Can I just use one piece?

Yes, and many people do. Membrane works as a standalone LLM provider abstraction. Chronicle is useful anywhere you want branchable persistent state — it doesn't know or care what's stored in it. Context-manager runs on top of chronicle and membrane but doesn't require agent-framework. The layers compose, but they don't lock in.

Why participant-first instead of user/assistant roles?

Because "user" and "assistant" are a poor fit for most interesting scenarios. A Discord channel has real people and real bots talking to each other. A multi-agent collaboration has three Claudes with different system prompts. A research conversation has a human, a model, and a set of tools each of which has a name. Squashing any of that into a two-role binary throws away information the model needs to reason correctly. Membrane keeps the full graph; formatters handle whatever translation a given provider requires.
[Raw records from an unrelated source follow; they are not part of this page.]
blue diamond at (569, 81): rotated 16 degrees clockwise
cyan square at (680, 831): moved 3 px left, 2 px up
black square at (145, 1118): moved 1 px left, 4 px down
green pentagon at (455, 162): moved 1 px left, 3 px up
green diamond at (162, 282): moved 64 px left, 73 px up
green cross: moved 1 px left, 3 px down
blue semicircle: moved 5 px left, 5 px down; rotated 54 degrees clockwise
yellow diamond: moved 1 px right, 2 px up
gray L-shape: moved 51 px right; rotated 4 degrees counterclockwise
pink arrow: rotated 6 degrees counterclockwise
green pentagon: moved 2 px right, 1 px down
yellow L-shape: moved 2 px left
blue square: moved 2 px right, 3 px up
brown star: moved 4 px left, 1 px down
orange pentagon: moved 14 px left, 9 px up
Does the agent actually see the compressed history, or is it hidden?

It sees its own summaries, written in its own voice, as diary entries. The autobiographical strategy is not a stealth truncation: the agent knows the past has been compressed, reads what was kept, and can ask to look deeper if anything in the MessageStore still matters. Hierarchical compression pushes older material into L2 and L3 layers, so old topics don't disappear — they just move further from the working surface.

What do I need to run it?

Node 20+, a provider API key (Anthropic, OpenAI, OpenRouter, Bedrock, or Gemini), and Rust if you're building chronicle from source. That's it. Everything runs locally. State lives in a directory on your disk. No services to provision, no vendor account to create.

Open source. Runs on your laptop. State in a directory on your disk.